Top of Data provided
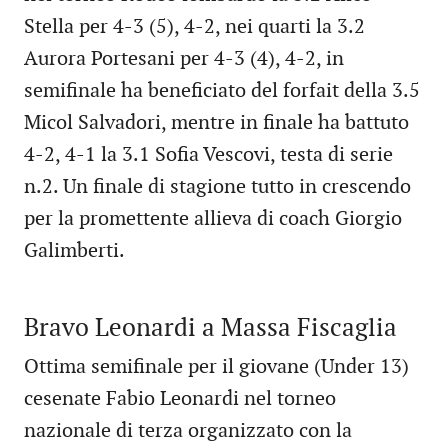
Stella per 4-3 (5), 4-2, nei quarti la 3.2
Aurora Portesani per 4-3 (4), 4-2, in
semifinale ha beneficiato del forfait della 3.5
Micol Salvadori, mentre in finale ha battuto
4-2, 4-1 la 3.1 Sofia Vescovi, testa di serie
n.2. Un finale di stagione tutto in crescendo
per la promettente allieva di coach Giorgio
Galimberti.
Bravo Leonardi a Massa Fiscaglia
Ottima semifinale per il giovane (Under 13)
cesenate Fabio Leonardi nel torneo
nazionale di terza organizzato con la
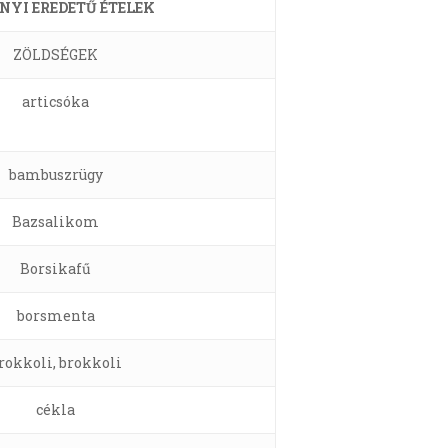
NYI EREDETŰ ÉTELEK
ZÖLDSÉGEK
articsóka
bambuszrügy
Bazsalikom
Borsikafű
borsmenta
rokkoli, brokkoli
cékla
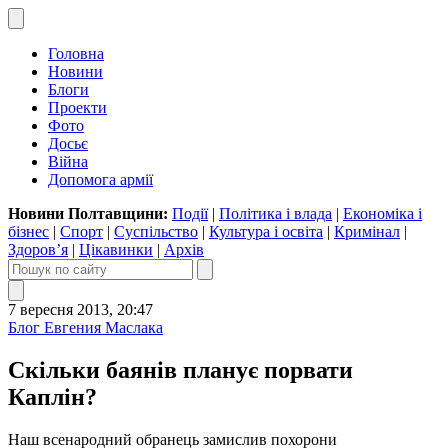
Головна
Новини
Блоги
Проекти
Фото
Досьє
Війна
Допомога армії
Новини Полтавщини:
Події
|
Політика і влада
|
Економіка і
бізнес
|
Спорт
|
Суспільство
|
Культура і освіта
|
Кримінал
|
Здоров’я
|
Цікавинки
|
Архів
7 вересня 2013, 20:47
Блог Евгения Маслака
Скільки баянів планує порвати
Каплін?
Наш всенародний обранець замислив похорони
Bottom of Data provided
Top of Data provided
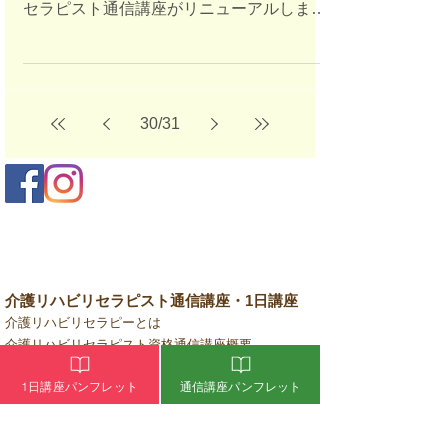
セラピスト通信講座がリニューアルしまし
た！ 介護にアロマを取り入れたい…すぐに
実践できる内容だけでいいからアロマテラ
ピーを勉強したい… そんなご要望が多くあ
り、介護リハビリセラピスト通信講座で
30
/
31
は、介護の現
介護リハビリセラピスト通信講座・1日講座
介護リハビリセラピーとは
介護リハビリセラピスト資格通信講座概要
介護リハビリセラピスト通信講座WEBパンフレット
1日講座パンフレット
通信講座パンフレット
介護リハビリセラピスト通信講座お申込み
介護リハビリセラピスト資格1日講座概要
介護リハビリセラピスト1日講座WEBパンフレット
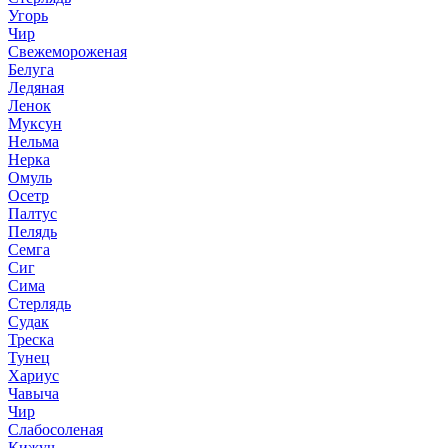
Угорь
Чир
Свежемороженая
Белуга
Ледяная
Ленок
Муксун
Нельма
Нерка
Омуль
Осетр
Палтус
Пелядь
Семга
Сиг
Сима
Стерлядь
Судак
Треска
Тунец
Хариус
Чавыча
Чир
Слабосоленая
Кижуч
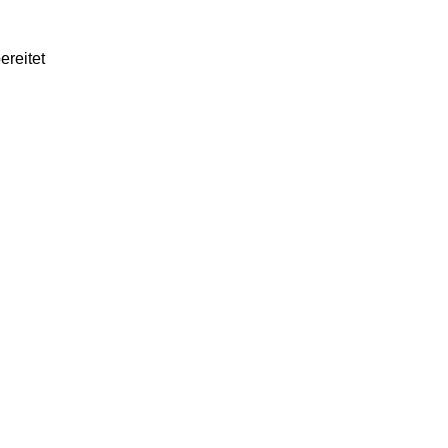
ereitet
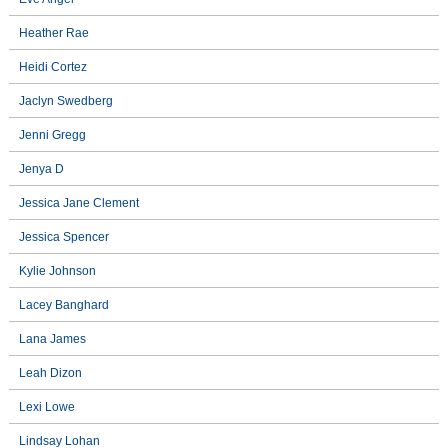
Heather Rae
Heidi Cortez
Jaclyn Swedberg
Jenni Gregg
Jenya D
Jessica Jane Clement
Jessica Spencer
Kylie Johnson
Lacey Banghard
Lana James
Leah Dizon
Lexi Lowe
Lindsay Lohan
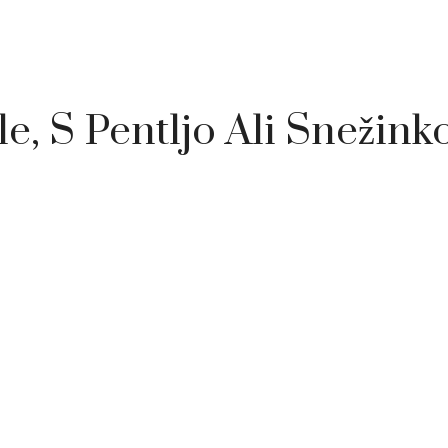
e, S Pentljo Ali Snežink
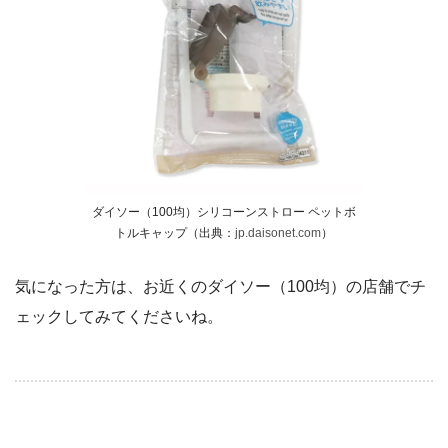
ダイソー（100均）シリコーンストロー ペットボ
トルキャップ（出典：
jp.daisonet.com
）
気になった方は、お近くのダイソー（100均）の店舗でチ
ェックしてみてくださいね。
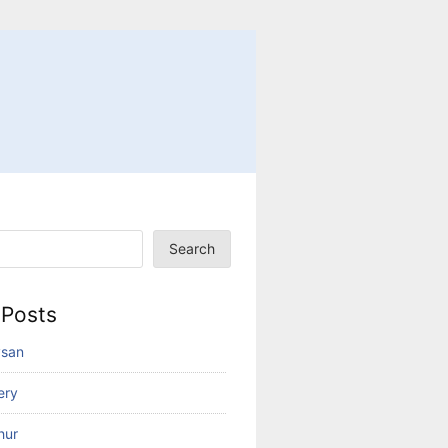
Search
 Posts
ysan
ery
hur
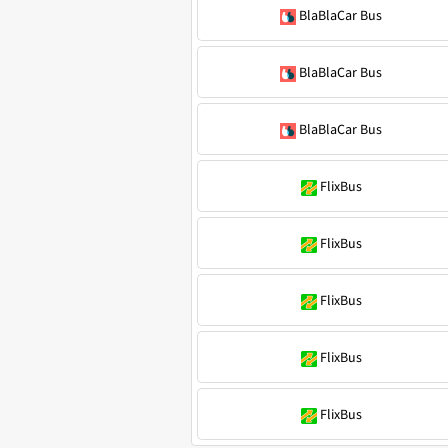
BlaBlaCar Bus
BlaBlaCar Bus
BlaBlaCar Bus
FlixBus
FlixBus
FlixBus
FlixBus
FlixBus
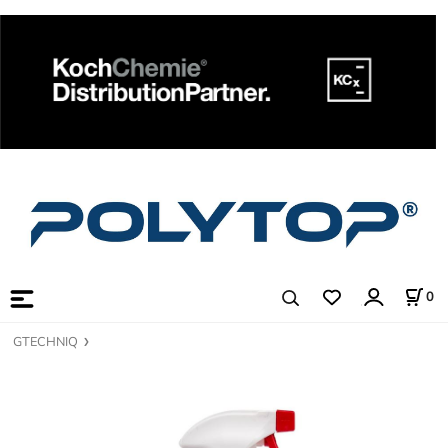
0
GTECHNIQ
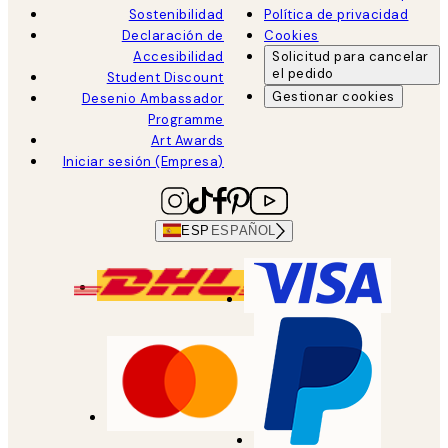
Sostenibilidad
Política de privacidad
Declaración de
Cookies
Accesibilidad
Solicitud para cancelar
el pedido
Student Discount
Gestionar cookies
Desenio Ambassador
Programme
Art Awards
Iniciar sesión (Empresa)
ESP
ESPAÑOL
Bottom of Data provided
Top of Data provided
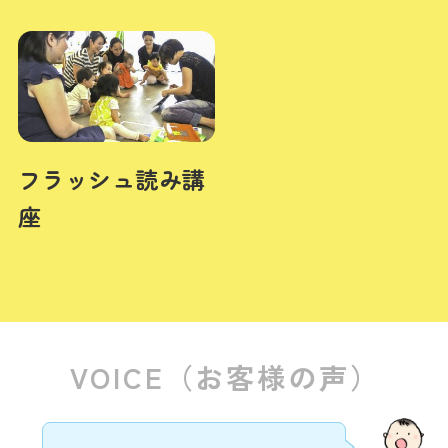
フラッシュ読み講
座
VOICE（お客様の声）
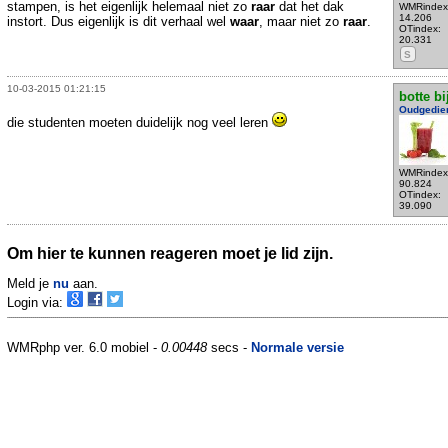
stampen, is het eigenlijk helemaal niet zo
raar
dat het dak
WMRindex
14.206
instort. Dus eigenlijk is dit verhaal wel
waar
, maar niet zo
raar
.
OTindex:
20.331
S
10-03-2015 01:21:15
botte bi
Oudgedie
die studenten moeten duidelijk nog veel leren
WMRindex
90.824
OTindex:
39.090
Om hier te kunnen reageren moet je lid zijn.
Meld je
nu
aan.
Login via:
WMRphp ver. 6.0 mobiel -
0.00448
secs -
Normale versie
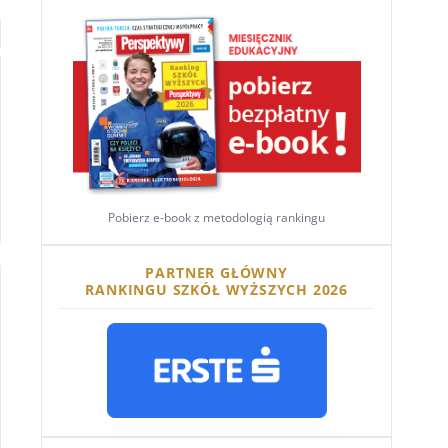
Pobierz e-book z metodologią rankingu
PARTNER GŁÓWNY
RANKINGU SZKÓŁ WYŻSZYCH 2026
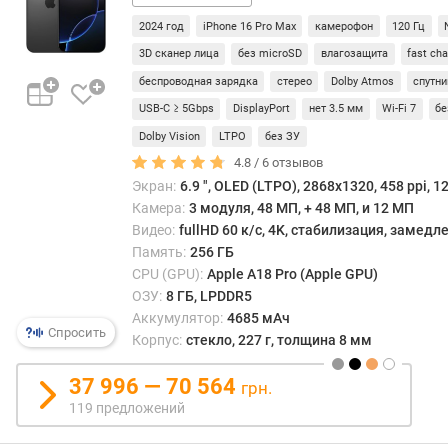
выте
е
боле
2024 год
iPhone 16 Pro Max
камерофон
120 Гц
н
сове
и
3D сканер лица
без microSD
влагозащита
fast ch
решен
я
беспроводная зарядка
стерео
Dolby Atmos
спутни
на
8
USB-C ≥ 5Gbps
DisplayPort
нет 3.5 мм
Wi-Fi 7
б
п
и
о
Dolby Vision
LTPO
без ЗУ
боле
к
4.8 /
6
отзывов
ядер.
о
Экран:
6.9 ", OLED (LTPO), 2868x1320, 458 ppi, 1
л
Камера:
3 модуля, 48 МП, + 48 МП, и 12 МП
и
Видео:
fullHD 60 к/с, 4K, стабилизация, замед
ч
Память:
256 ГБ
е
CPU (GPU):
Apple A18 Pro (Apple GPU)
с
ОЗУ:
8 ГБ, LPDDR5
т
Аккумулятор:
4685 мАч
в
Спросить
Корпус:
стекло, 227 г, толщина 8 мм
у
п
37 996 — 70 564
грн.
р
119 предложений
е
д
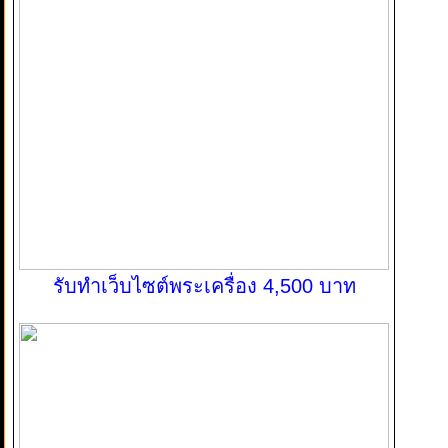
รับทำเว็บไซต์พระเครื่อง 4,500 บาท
Bottom of Data provided
# Exercise instructions:
What lines above hold the word "semifinale"? List them all.

# Task result:
semifinale ha beneficiato del forfait della 3.5
Ottima semifinale per il giovane (Under 13)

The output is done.